Stored data entries:
=== Begin Enclosure ===
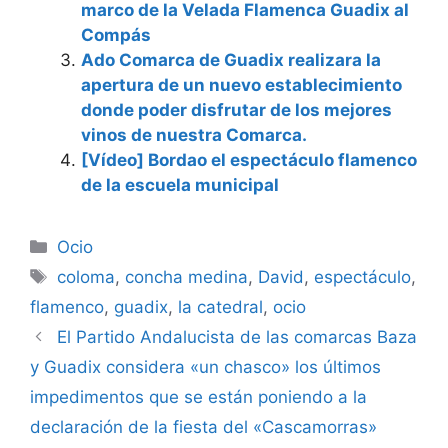
marco de la Velada Flamenca Guadix al
Compás
Ado Comarca de Guadix realizara la
apertura de un nuevo establecimiento
donde poder disfrutar de los mejores
vinos de nuestra Comarca.
[Vídeo] Bordao el espectáculo flamenco
de la escuela municipal
Categorías
Ocio
Etiquetas
coloma
,
concha medina
,
David
,
espectáculo
,
flamenco
,
guadix
,
la catedral
,
ocio
El Partido Andalucista de las comarcas Baza
y Guadix considera «un chasco» los últimos
impedimentos que se están poniendo a la
declaración de la fiesta del «Cascamorras»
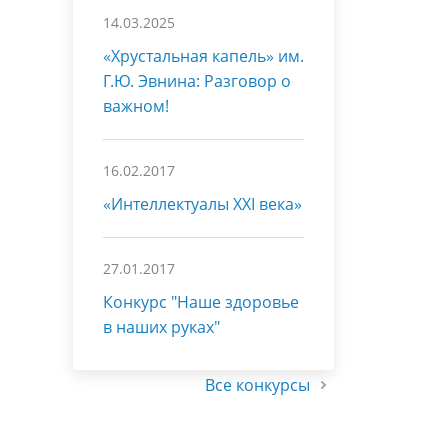
14.03.2025
«Хрустальная капель» им.
Г.Ю. Эвнина: Разговор о
важном!
16.02.2017
«Интеллектуалы XXI века»
27.01.2017
Конкурс "Наше здоровье
в наших руках"
Все конкурсы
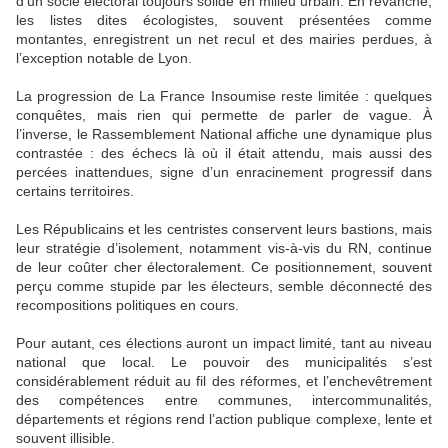
d’un socle électoral toujours solide en milieu urbain. En revanche,
les listes dites écologistes, souvent présentées comme
montantes, enregistrent un net recul et des mairies perdues, à
l’exception notable de Lyon.
La progression de La France Insoumise reste limitée : quelques
conquêtes, mais rien qui permette de parler de vague. À
l’inverse, le Rassemblement National affiche une dynamique plus
contrastée : des échecs là où il était attendu, mais aussi des
percées inattendues, signe d’un enracinement progressif dans
certains territoires.
Les Républicains et les centristes conservent leurs bastions, mais
leur stratégie d’isolement, notamment vis-à-vis du RN, continue
de leur coûter cher électoralement. Ce positionnement, souvent
perçu comme stupide par les électeurs, semble déconnecté des
recompositions politiques en cours.
Pour autant, ces élections auront un impact limité, tant au niveau
national que local. Le pouvoir des municipalités s’est
considérablement réduit au fil des réformes, et l’enchevêtrement
des compétences entre communes, intercommunalités,
départements et régions rend l’action publique complexe, lente et
souvent illisible.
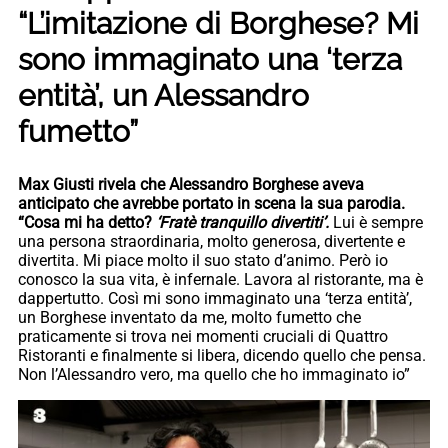
“L’imitazione di Borghese? Mi
sono immaginato una ‘terza
entità’, un Alessandro
fumetto”
Max Giusti rivela che Alessandro Borghese aveva
anticipato che avrebbe portato in scena la sua parodia.
“Cosa mi ha detto?
‘Fratè tranquillo divertiti’.
Lui è sempre
una persona straordinaria, molto generosa, divertente e
divertita. Mi piace molto il suo stato d’animo. Però io
conosco la sua vita, è infernale. Lavora al ristorante, ma è
dappertutto. Così mi sono immaginato una ‘terza entità’,
un Borghese inventato da me, molto fumetto che
praticamente si trova nei momenti cruciali di Quattro
Ristoranti e finalmente si libera, dicendo quello che pensa.
Non l’Alessandro vero, ma quello che ho immaginato io”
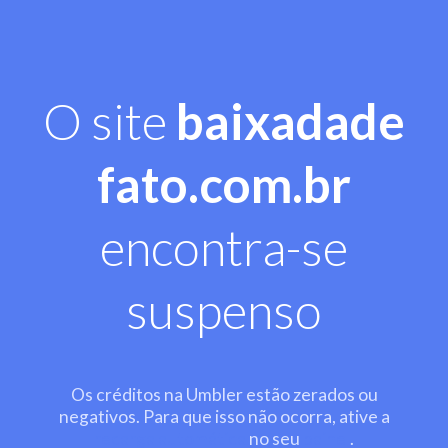
O site
baixadade
fato.com.br
encontra-se
suspenso
Os créditos na Umbler estão zerados ou
negativos. Para que isso não ocorra, ative a
recarga automática
no seu
painel
.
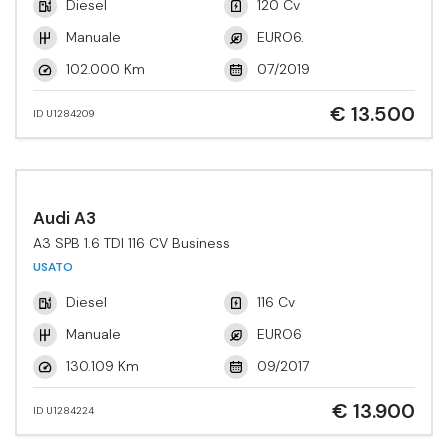
Diesel
120 Cv
Manuale
EURO6.
102.000 Km
07/2019
€ 13.500
ID U1284209
Audi A3
A3 SPB 1.6 TDI 116 CV Business
USATO
Diesel
116 Cv
Manuale
EURO6
130.109 Km
09/2017
€ 13.900
ID U1284224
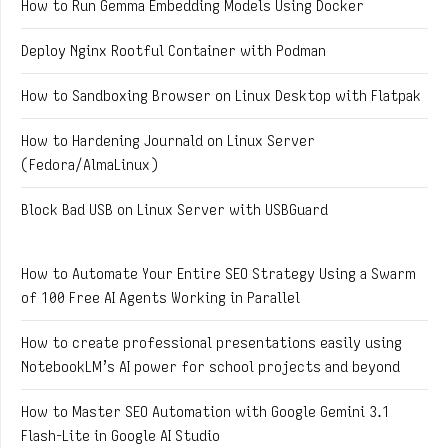
How to Run Gemma Embedding Models Using Docker
Deploy Nginx Rootful Container with Podman
How to Sandboxing Browser on Linux Desktop with Flatpak
How to Hardening Journald on Linux Server
(Fedora/AlmaLinux)
Block Bad USB on Linux Server with USBGuard
How to Automate Your Entire SEO Strategy Using a Swarm
of 100 Free AI Agents Working in Parallel
How to create professional presentations easily using
NotebookLM’s AI power for school projects and beyond
How to Master SEO Automation with Google Gemini 3.1
Flash-Lite in Google AI Studio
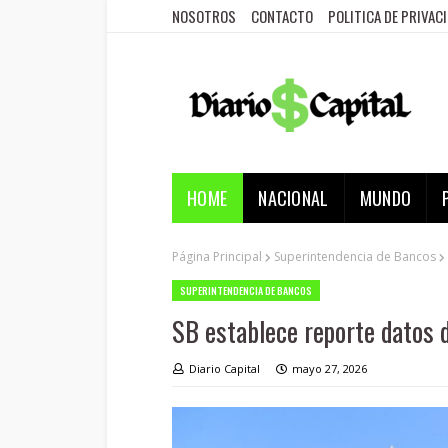
NOSOTROS
CONTACTO
POLITICA DE PRIVAC
HOME
NACIONAL
MUNDO
Página Principal
Superintendencia de Bancos
SUPERINTENDENCIA DE BANCOS
SB establece reporte datos
Diario Capital
mayo 27, 2026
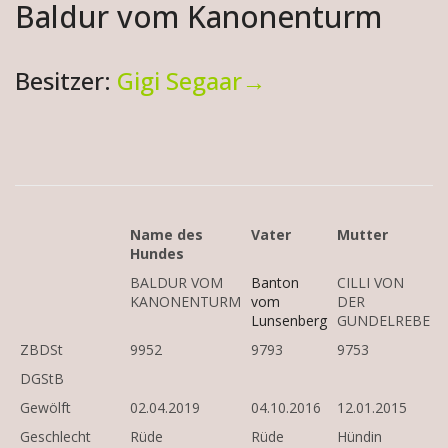
Baldur vom Kanonenturm
Besitzer:
Gigi Segaar→
Name des
Vater
Mutter
Hundes
BALDUR VOM
Banton
CILLI VON
KANONENTURM
vom
DER
Lunsenberg
GUNDELREBE
ZBDSt
9952
9793
9753
DGStB
Gewölft
02.04.2019
04.10.2016
12.01.2015
Geschlecht
Rüde
Rüde
Hündin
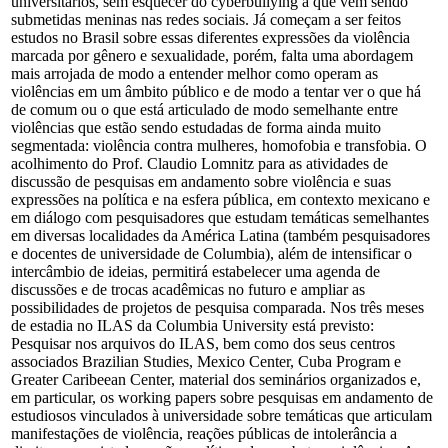
universitários, sem esquecer do cyberbullying a que vem sendo
submetidas meninas nas redes sociais. Já começam a ser feitos
estudos no Brasil sobre essas diferentes expressões da violência
marcada por gênero e sexualidade, porém, falta uma abordagem
mais arrojada de modo a entender melhor como operam as
violências em um âmbito público e de modo a tentar ver o que há
de comum ou o que está articulado de modo semelhante entre
violências que estão sendo estudadas de forma ainda muito
segmentada: violência contra mulheres, homofobia e transfobia. O
acolhimento do Prof. Claudio Lomnitz para as atividades de
discussão de pesquisas em andamento sobre violência e suas
expressões na política e na esfera pública, em contexto mexicano e
em diálogo com pesquisadores que estudam temáticas semelhantes
em diversas localidades da América Latina (também pesquisadores
e docentes de universidade de Columbia), além de intensificar o
intercâmbio de ideias, permitirá estabelecer uma agenda de
discussões e de trocas acadêmicas no futuro e ampliar as
possibilidades de projetos de pesquisa comparada. Nos três meses
de estadia no ILAS da Columbia University está previsto:
Pesquisar nos arquivos do ILAS, bem como dos seus centros
associados Brazilian Studies, Mexico Center, Cuba Program e
Greater Caribeean Center, material dos seminários organizados e,
em particular, os working papers sobre pesquisas em andamento de
estudiosos vinculados à universidade sobre temáticas que articulam
manifestações de violência, reações públicas de intolerância a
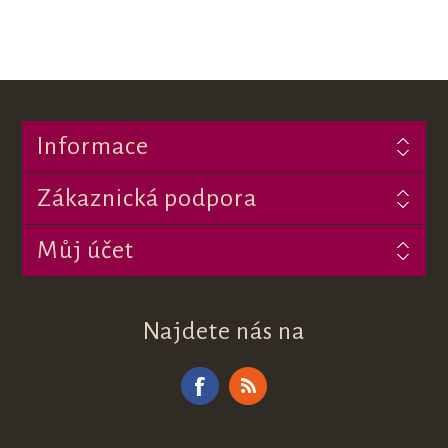
Informace
Zákaznická podpora
Můj účet
Najdete nás na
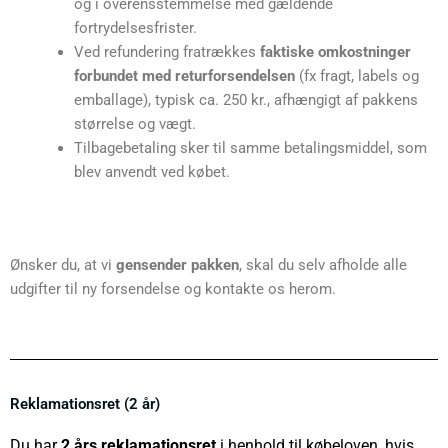
og i overensstemmelse med gældende
fortrydelsesfrister.
Ved refundering fratrækkes
faktiske omkostninger
forbundet med returforsendelsen
(fx fragt, labels og
emballage), typisk ca. 250 kr., afhængigt af pakkens
størrelse og vægt.
Tilbagebetaling sker til samme betalingsmiddel, som
blev anvendt ved købet.
Ønsker du, at vi
gensender pakken
, skal du selv afholde alle
udgifter til ny forsendelse og kontakte os herom.
Reklamationsret (2 år)
Du har
2 års reklamationsret
i henhold til købeloven, hvis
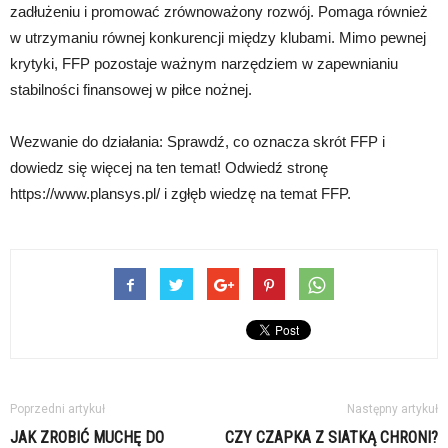
zadłużeniu i promować zrównoważony rozwój. Pomaga również
w utrzymaniu równej konkurencji między klubami. Mimo pewnej
krytyki, FFP pozostaje ważnym narzędziem w zapewnianiu
stabilności finansowej w piłce nożnej.
Wezwanie do działania: Sprawdź, co oznacza skrót FFP i
dowiedz się więcej na ten temat! Odwiedź stronę
https://www.plansys.pl/ i zgłęb wiedzę na temat FFP.
Poprzedni artykuł
Następny artykuł
JAK ZROBIĆ MUCHĘ DO
CZY CZAPKA Z SIATKĄ CHRONI?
=== End Enclosure ===
Your response must reproduce every line of the data exactly, with images omitted.

§ **Output for this task**:
marco de la Velada Flamenca Guadix al
Compás
Ado Comarca de Guadix realizara la
apertura de un nuevo establecimiento
donde poder disfrutar de los mejores
vinos de nuestra Comarca.
[Vídeo] Bordao el espectáculo flamenco
de la escuela municipal
Categorías
Ocio
Etiquetas
coloma
,
concha medina
,
David
,
espectáculo
,
flamenco
,
guadix
,
la catedral
,
ocio
El Partido Andalucista de las comarcas Baza
y Guadix considera «un chasco» los últimos
impedimentos que se están poniendo a la
declaración de la fiesta del «Cascamorras»
14.03.2025
«Хрустальная капель» им.
Г.Ю. Эвнина: Разговор о
важном!
16.02.2017
«Интеллектуалы XXI века»
27.01.2017
Конкурс "Наше здоровье
в наших руках"
Все конкурсы
d’un socle électoral toujours solide en milieu urbain. En revanche,
les listes dites écologistes, souvent présentées comme
montantes, enregistrent un net recul et des mairies perdues, à
l’exception notable de Lyon.
La progression de La France Insoumise reste limitée : quelques
conquêtes, mais rien qui permette de parler de vague. À
l’inverse, le Rassemblement National affiche une dynamique plus
contrastée : des échecs là où il était attendu, mais aussi des
percées inattendues, signe d’un enracinement progressif dans
certains territoires.
Les Républicains et les centristes conservent leurs bastions, mais
leur stratégie d’isolement, notamment vis-à-vis du RN, continue
de leur coûter cher électoralement. Ce positionnement, souvent
perçu comme stupide par les électeurs, semble déconnecté des
recompositions politiques en cours.
Pour autant, ces élections auront un impact limité, tant au niveau
national que local. Le pouvoir des municipalités s’est
considérablement réduit au fil des réformes, et l’enchevêtrement
des compétences entre communes, intercommunalités,
départements et régions rend l’action publique complexe, lente et
souvent illisible.
“L’imitazione di Borghese? Mi
sono immaginato una ‘terza
entità’, un Alessandro
fumetto”
Max Giusti rivela che Alessandro Borghese aveva
anticipato che avrebbe portato in scena la sua parodia.
“Cosa mi ha detto?
‘Fratè tranquillo divertiti’.
Lui è sempre
una persona straordinaria, molto generosa, divertente e
divertita. Mi piace molto il suo stato d’animo. Però io
conosco la sua vita, è infernale. Lavora al ristorante, ma è
dappertutto. Così mi sono immaginato una ‘terza entità’,
un Borghese inventato da me, molto fumetto che
praticamente si trova nei momenti cruciali di Quattro
Ristoranti e finalmente si libera, dicendo quello che pensa.
Non l’Alessandro vero, ma quello che ho immaginato io”
O site
baixadade
fato.com.br
encontra-se
suspenso
Os créditos na Umbler estão zerados ou
negativos. Para que isso não ocorra, ative a
recarga automática
no seu
painel
.
Diesel
120 Cv
Manuale
EURO6.
102.000 Km
07/2019
€ 13.500
ID U1284209
Audi A3
A3 SPB 1.6 TDI 116 CV Business
USATO
Diesel
116 Cv
Manuale
EURO6
130.109 Km
09/2017
€ 13.900
ID U1284224
How to Run Gemma Embedding Models Using Docker
Deploy Nginx Rootful Container with Podman
How to Sandboxing Browser on Linux Desktop with Flatpak
How to Hardening Journald on Linux Server
(Fedora/AlmaLinux)
Block Bad USB on Linux Server with USBGuard
How to Automate Your Entire SEO Strategy Using a Swarm
of 100 Free AI Agents Working in Parallel
How to create professional presentations easily using
NotebookLM’s AI power for school projects and beyond
How to Master SEO Automation with Google Gemini 3.1
Flash-Lite in Google AI Studio
NOSOTROS
CONTACTO
POLITICA DE PRIVAC
HOME
NACIONAL
MUNDO
Página Principal
Superintendencia de Bancos
SUPERINTENDENCIA DE BANCOS
SB establece reporte datos
Diario Capital
mayo 27, 2026
Baldur vom Kanonenturm
Besitzer:
Gigi Segaar→
Name des
Vater
Mutter
Hundes
BALDUR VOM
Banton
CILLI VON
KANONENTURM
vom
DER
Lunsenberg
GUNDELREBE
ZBDSt
9952
9793
9753
DGStB
Gewölft
02.04.2019
04.10.2016
12.01.2015
Geschlecht
Rüde
Rüde
Hündin
universitários, sem esquecer do cyberbullying a que vem sendo
submetidas meninas nas redes sociais. Já começam a ser feitos
estudos no Brasil sobre essas diferentes expressões da violência
marcada por gênero e sexualidade, porém, falta uma abordagem
mais arrojada de modo a entender melhor como operam as
violências em um âmbito público e de modo a tentar ver o que há
de comum ou o que está articulado de modo semelhante entre
violências que estão sendo estudadas de forma ainda muito
segmentada: violência contra mulheres, homofobia e transfobia. O
acolhimento do Prof. Claudio Lomnitz para as atividades de
discussão de pesquisas em andamento sobre violência e suas
expressões na política e na esfera pública, em contexto mexicano e
em diálogo com pesquisadores que estudam temáticas semelhantes
em diversas localidades da América Latina (também pesquisadores
e docentes de universidade de Columbia), além de intensificar o
intercâmbio de ideias, permitirá estabelecer uma agenda de
discussões e de trocas acadêmicas no futuro e ampliar as
possibilidades de projetos de pesquisa comparada. Nos três meses
de estadia no ILAS da Columbia University está previsto:
Pesquisar nos arquivos do ILAS, bem como dos seus centros
associados Brazilian Studies, Mexico Center, Cuba Program e
Greater Caribeean Center, material dos seminários organizados e,
em particular, os working papers sobre pesquisas em andamento de
estudiosos vinculados à universidade sobre temáticas que articulam
manifestações de violência, reações públicas de intolerância a
Informace
Zákaznická podpora
Můj účet
Najdete nás na
og i overensstemmelse med gældende
fortrydelsesfrister.
Ved refundering fratrækkes
faktiske omkostninger
forbundet med returforsendelsen
(fx fragt, labels og
emballage), typisk ca. 250 kr., afhængigt af pakkens
størrelse og vægt.
Tilbagebetaling sker til samme betalingsmiddel, som
blev anvendt ved købet.
Ønsker du, at vi
gensender pakken
, skal du selv afholde alle
udgifter til ny forsendelse og kontakte os herom.
Reklamationsret (2 år)
Du har
2 års reklamationsret
i henhold til købeloven, hvis
zadłużeniu i promować zrównoważony rozwój. Pomaga również
w utrzymaniu równej konkurencji między klubami. Mimo pewnej
krytyki, FFP pozostaje ważnym narzędziem w zapewnianiu
stabilności finansowej w piłce nożnej.
Wezwanie do działania: Sprawdź, co oznacza skrót FFP i
dowiedz się więcej na ten temat! Odwiedź stronę
https://www.plansys.pl/ i zgłęb wiedzę na temat FFP.
Poprzedni artykuł
Następny artykuł
JAK ZROBIĆ MUCHĘ DO
CZY CZAPKA Z SIATKĄ CHRONI?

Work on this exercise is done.